Well done. You've found my Jotter. This is where I will be posting some blog-type entries to share my thoughts on random topics, as well as to write some words of thanks to the many people who have helped me succeed in the roles I have held over the years.
I'm working on the first set of entries for my Jotter now. so please visit regularly to find out about new updates, or follow me on LinkedIn where I shall post news of new entries in Colin's Jotter.
Although shared with English, the origins of jot and jotter are considered to be Scots. The Dictionary of the Scots Language (DSL) gives us the definition "to write down hastily and briefly” in addition to “a note, memo, now especially applied to a pupil’s rough exercise book”.

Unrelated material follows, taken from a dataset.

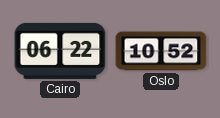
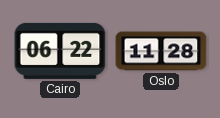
Oslo: 10:52 -> 11:28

Jotter was originally very informal, as in the following example from Aberdeen in the Reports of Cases in the High Court of Justiciary (1854): “Not book-keeping, only a jotter, only a memorandum; every one keeps a jotter as he likes”. By 1915 the term is being applied to a school exercise book, as illustrated in A S Neil’s 1915 Dominie’s Log: “Neatness of method and penmanship in copy-book and jotter”. During my own school days, pupils got extra marks for the neatest jotters as well as for the covering of their jotter, usually in brown paper or with the leftovers of whatever wallpaper leftovers your Mum had. The lassies sometimes covered their jotters with images of whatever pop star was the flavour or the day.